--- START ---
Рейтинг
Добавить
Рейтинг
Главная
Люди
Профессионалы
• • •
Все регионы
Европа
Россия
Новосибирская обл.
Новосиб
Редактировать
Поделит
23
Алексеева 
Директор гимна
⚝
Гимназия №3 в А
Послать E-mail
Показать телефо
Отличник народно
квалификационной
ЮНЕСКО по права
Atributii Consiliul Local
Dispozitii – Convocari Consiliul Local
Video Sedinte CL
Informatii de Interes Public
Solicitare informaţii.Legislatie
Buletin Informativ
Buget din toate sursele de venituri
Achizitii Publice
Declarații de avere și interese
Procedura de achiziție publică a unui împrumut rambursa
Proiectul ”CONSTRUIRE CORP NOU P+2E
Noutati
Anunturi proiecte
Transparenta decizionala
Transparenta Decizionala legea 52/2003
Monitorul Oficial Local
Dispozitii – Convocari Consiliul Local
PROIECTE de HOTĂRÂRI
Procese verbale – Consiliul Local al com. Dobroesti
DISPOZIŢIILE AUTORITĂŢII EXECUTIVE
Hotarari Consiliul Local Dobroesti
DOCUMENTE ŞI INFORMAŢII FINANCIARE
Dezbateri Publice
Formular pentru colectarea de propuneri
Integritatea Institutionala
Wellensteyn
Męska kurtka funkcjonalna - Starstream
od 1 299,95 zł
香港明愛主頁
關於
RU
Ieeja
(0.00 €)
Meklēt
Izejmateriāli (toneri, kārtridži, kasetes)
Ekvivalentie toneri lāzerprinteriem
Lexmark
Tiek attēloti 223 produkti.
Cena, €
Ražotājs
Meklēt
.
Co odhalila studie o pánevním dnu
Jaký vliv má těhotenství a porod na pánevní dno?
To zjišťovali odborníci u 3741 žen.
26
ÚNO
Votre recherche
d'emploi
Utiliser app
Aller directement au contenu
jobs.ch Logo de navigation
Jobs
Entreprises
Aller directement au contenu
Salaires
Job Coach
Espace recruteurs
--- END ---
After reading the records above, say how many lines hold the string "Dobroesti", using only a number.

2